Jack Henry & Associates Future Earnings Per Share Growth
Risks
What could happen that would invalidate this narrative?- The recent slowdown in hardware sales and ongoing delays in nonrecurring projects may negatively impact non-GAAP revenue growth, leading to potential headwinds in total revenue.
- Increased deconversion revenue due to client mergers and acquisitions could indicate a higher pace of industry consolidation, which may result in the loss of future recurring revenue from clients who exit the platform, thereby affecting overall revenue growth.
- The greater focus on expense management and discretionary spending controls could limit flexibility in strategic investments, potentially affecting margin expansion and future earnings growth.
- Macroeconomic concerns, including softening consumer-related payments and shifts in debit usage, could lead to lower processing revenue, which is a significant contributor to long-term growth.
- Uncertainties related to client M&A activities may result in lumpiness or variability in future revenue, particularly if key clients are acquired by competitors, resulting in the risk of revenue loss from contract terminations.
Valuation
How have all the factors above been brought together to estimate a fair value?- The analysts have a consensus price target of $190.381 for Jack Henry & Associates based on their expectations of its future earnings growth, profit margins and other risk factors. However, there is a degree of disagreement amongst analysts, with the most bullish reporting a price target of $212.0, and the most bearish reporting a price target of just $155.0.

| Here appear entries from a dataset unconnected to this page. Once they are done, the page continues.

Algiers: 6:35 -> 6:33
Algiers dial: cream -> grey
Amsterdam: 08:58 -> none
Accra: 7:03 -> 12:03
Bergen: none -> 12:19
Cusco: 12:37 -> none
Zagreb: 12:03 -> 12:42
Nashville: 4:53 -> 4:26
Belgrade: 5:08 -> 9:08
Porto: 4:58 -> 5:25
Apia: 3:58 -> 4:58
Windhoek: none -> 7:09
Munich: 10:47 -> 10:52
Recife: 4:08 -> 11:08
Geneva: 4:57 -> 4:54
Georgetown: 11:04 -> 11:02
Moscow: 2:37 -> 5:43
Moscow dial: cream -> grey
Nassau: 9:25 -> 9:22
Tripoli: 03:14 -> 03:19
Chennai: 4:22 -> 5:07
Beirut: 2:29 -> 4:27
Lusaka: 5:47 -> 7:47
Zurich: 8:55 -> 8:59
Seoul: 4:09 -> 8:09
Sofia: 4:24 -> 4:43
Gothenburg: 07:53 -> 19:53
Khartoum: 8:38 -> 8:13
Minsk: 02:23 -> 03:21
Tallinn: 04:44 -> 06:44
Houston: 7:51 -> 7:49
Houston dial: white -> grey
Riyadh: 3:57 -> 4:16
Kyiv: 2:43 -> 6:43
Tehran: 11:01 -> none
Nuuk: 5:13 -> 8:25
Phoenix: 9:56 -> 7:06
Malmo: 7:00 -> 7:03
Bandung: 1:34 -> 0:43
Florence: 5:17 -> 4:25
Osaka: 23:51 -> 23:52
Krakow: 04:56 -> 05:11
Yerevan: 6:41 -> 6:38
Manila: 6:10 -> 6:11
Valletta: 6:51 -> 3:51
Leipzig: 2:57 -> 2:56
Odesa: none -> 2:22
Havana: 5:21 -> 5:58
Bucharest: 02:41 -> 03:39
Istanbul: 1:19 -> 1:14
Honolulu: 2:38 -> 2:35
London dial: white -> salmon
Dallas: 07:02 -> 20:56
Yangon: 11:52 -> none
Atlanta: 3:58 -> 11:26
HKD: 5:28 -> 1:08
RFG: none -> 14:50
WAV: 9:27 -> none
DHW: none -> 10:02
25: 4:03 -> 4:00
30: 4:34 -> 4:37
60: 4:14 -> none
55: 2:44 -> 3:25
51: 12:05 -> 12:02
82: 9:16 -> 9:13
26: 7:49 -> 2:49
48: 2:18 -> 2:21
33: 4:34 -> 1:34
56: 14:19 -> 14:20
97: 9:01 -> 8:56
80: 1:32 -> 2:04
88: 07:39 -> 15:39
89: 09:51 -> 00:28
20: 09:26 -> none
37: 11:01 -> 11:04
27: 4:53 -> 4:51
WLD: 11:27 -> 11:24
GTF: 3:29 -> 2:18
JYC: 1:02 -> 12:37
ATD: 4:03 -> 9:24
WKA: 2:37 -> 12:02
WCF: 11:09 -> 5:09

- In order for you to agree with the analyst's consensus, you'd need to believe that by 2028, revenues will be $2.8 billion, earnings will come to $526.7 million, and it would be trading on a PE ratio of 31.8x, assuming you use a discount rate of 6.9%.
- Given the current share price of $172.02, the analyst price target of $190.38 is 9.6% higher.
- We always encourage you to reach your own conclusions though. So sense check these analyst numbers against your own assumptions and expectations based on your understanding of the business and what you believe is probable.
How well do narratives help inform your perspective?
Disclaimer
AnalystConsensusTarget is a tool utilizing a Large Language Model (LLM) that ingests data on consensus price targets, forecasted revenue and earnings figures, as well as the transcripts of earnings calls to produce qualitative analysis. The narratives produced by AnalystConsensusTarget are general in nature and are based solely on analyst data and publicly-available material published by the respective companies. These scenarios are not indicative of the company's future performance and are exploratory in nature. Simply Wall St has no position in the company(s) mentioned. Simply Wall St may provide the securities issuer or related entities with website advertising services for a fee, on an arm's length basis. These relationships have no impact on the way we conduct our business, the content we host, or how our content is served to users. The price targets and estimates used are consensus data, and do not constitute a recommendation to buy or sell any stock, and they do not take account of your objectives, or your financial situation. Note that AnalystConsensusTarget's analysis may not factor in the latest price-sensitive company announcements or qualitative material.